Quiero decir que el último de la cadena no es un hombre, propiamente hablando. No tiene lo que debería para merecer esa palabra, tal y como la entiendo yo, el primero de todos. Puestos a exigir, tampoco tengo la sensación de que el penúltimo dé la talla.

La experiencia enseña a aborrecer la imprecisión. Es defecto de mal narrador y una forma de injusticia. No caeré en esa negligencia. En toda circunstancia, ya sea al elegir las palabras o al buscar blanco con la mira del fusil, conviene darle a cada uno lo suyo.

Para que nadie se equivoque: no es que estos dos no hayan llegado a la edad adulta, o que alguno de ellos carezca de atributos viriles. Bien podrían ser mujeres, y formar parte del club del que creo que debo excluirlos. He conocido a varias que entrarían. Incluso, con perdón de los pudibundos, las he tenido encima y debajo. Lo mismo vale para los niños: con algunos me he topado que eran hombres de una pieza. Recuerdo, por ejemplo, a aquel chaval sujetando el Panzerfaust con un solo brazo, en un cráter fangoso de la Moritzplatz, mientras al fondo rechinaban las cadenas de los T-34 que venían a hacernos picadillo. Con dos pelotas como dos melones.

Me explico, pues, para evitar malentendidos: les niego el título de hombres porque carecen del aprendizaje que nos hace humanos en toda la extensión de la palabra, como sólo sabemos los que hemos pasado por él. No hay humano completo sin la noción del horror.
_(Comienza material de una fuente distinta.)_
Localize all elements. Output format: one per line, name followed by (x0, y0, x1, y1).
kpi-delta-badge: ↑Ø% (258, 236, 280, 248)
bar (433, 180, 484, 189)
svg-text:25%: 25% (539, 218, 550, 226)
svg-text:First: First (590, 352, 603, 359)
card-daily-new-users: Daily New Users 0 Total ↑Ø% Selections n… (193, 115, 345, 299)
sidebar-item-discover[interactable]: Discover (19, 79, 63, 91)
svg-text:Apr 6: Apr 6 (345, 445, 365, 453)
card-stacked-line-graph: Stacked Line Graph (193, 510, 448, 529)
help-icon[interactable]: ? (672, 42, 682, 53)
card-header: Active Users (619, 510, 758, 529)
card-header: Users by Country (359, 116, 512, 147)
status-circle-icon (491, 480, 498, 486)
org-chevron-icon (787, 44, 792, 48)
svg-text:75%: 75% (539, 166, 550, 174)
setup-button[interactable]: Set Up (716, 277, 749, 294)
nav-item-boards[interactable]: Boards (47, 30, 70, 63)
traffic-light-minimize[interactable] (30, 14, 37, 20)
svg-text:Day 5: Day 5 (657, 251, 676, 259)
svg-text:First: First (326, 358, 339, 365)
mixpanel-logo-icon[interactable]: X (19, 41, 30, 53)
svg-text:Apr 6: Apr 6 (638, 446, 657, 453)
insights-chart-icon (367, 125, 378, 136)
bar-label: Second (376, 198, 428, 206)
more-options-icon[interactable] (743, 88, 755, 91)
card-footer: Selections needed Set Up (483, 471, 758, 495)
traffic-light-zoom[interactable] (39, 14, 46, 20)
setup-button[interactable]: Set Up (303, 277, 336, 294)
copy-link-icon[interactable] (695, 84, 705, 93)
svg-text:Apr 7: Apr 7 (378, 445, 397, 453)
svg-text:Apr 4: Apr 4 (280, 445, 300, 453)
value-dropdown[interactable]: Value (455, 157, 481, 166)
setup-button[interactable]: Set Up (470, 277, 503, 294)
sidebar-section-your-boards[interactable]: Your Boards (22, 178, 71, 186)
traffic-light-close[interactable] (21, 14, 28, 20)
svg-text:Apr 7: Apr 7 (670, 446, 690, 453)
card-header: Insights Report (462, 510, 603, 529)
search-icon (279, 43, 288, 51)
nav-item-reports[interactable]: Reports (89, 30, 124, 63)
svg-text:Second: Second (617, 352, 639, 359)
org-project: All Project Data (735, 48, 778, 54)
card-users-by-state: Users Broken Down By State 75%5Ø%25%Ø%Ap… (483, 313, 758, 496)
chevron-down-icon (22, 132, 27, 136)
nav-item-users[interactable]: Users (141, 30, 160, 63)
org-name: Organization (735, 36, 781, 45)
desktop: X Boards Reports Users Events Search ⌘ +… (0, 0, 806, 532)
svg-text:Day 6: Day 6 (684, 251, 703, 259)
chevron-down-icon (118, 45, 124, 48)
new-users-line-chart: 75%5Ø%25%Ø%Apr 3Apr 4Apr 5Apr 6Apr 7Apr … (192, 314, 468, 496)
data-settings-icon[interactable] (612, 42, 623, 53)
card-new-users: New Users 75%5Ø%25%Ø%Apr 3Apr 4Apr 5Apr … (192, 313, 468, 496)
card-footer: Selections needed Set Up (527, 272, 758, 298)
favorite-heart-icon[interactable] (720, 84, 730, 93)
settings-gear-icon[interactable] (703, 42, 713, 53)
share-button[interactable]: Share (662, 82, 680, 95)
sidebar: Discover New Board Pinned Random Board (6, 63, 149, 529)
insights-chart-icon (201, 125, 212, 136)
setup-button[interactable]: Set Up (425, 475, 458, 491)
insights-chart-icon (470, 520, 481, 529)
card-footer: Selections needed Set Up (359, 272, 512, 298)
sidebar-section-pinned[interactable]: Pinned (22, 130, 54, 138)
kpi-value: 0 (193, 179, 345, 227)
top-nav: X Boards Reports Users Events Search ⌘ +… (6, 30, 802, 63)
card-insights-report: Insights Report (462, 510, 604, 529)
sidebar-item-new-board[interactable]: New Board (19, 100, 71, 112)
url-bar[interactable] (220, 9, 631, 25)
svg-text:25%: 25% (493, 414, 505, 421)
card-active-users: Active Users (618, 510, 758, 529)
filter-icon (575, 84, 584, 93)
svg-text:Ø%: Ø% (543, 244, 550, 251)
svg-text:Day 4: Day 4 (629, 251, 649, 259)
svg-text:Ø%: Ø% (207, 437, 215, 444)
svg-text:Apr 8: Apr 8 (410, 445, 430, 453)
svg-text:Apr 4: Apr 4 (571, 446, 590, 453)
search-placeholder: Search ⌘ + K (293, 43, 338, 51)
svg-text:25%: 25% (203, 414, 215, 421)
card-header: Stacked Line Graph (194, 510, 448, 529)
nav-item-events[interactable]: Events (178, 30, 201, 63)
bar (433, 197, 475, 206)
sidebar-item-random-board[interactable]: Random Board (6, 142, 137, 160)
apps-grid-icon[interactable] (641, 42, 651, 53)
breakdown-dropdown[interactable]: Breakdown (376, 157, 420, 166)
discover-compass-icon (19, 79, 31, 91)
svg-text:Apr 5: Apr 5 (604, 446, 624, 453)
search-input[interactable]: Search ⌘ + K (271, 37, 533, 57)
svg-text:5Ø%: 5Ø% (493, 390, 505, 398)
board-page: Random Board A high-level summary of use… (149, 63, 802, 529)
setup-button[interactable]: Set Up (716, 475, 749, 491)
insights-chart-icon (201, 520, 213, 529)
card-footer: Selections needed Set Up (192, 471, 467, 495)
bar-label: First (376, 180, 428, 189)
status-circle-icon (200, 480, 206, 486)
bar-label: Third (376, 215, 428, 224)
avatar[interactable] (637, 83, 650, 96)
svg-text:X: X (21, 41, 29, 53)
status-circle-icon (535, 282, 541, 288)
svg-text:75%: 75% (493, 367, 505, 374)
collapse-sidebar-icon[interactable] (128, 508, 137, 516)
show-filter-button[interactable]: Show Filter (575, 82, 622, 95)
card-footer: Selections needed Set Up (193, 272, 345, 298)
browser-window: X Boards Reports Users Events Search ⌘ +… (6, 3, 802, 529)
Eso descarta al cuarto, tan tierno e ingenuo, aún. Y en cuanto al tercero, a quien por edad algo ha debido de tocarle, no llena la palabra «hombre» porque con eso no basta. Quien sólo se tropezó con el espanto no deja de ser un adolescente: le falta algo. Sólo apura las posibilidades de lo humano quien, además de conocer el horror, ha llegado a serlo: quien se lo ha infligido a otros. Ésa es la ciencia en la que yo me doctoré e hice de maestro. De eso, de mí, de mi discípulo y de nuestro legado humano (por espantoso) van estas páginas.

Rectifico, pues: soy un hombre que habla a través de otro hombre que habla a través de un adolescente que habla a través de un niño. Así sí: cómo alivia llamar a las cosas por su verdadero nombre.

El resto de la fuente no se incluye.